All records are to be restated word for word, with pictures excluded.
+++
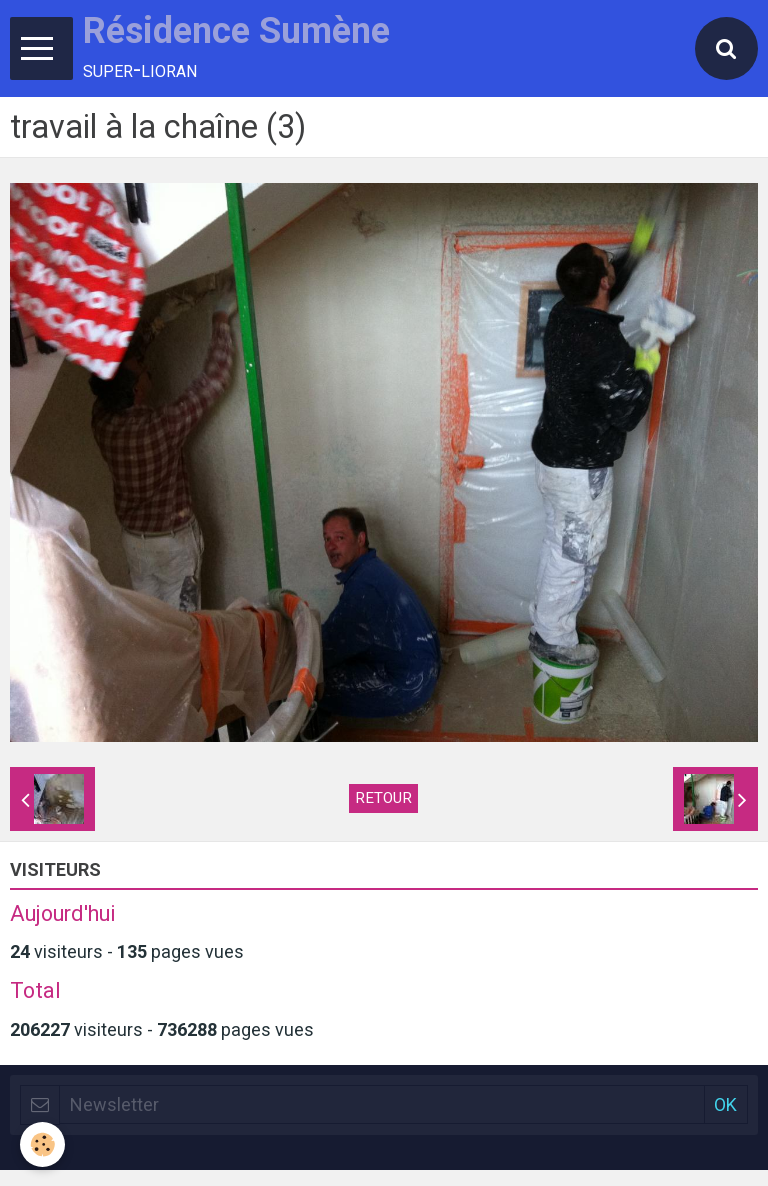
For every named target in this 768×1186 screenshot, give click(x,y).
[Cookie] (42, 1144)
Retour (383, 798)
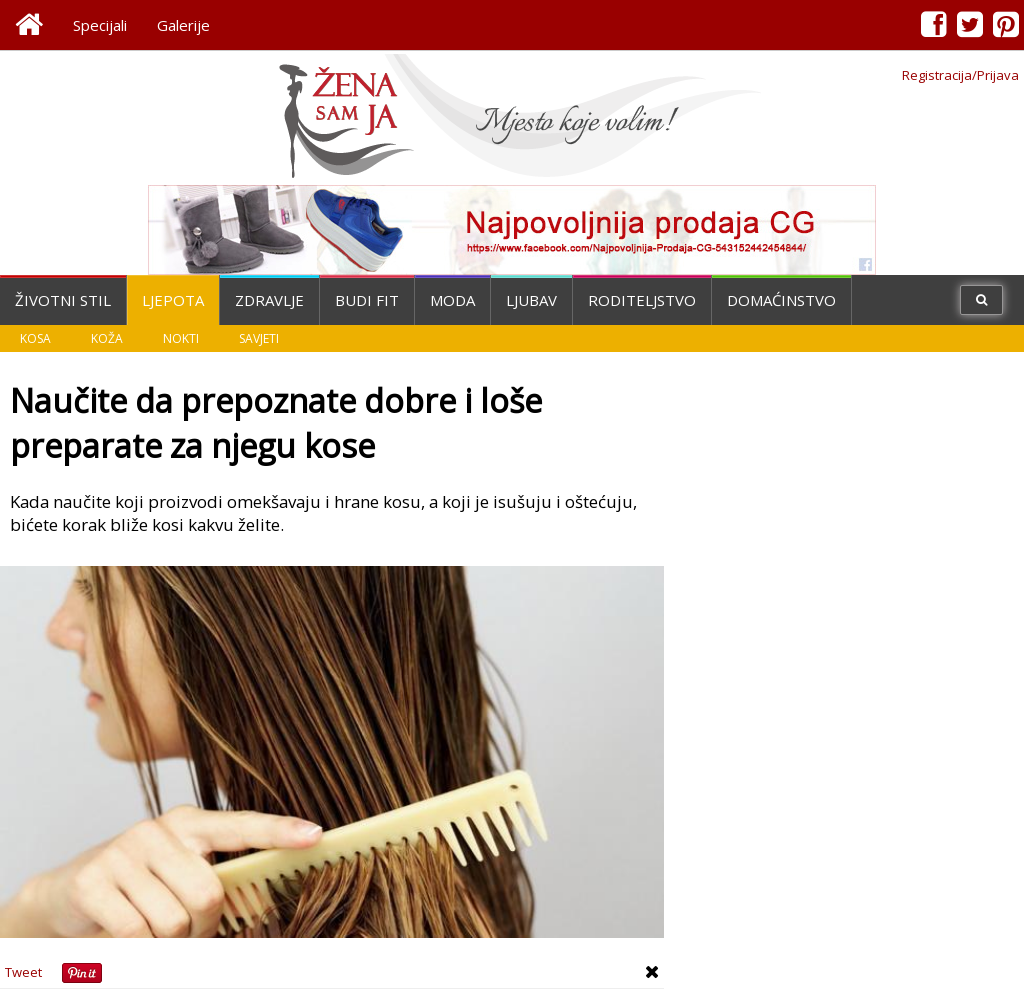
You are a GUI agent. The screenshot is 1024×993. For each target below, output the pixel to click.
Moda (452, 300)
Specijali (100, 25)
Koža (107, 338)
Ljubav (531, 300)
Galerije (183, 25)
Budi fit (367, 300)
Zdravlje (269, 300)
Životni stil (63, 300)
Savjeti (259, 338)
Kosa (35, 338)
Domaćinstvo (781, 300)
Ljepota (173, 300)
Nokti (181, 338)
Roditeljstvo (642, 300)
+++
**Written solution**
For every named target in this 768×1186 screenshot, give click(x,y).
[Cookie] (42, 1144)
Retour (383, 798)
You are a GUI agent. The screenshot is 1024×993. For each target below, output the pixel to click.
Moda (452, 300)
Specijali (100, 25)
Koža (107, 338)
Ljubav (531, 300)
Galerije (183, 25)
Budi fit (367, 300)
Zdravlje (269, 300)
Životni stil (63, 300)
Savjeti (259, 338)
Kosa (35, 338)
Domaćinstvo (781, 300)
Ljepota (173, 300)
Nokti (181, 338)
Roditeljstvo (642, 300)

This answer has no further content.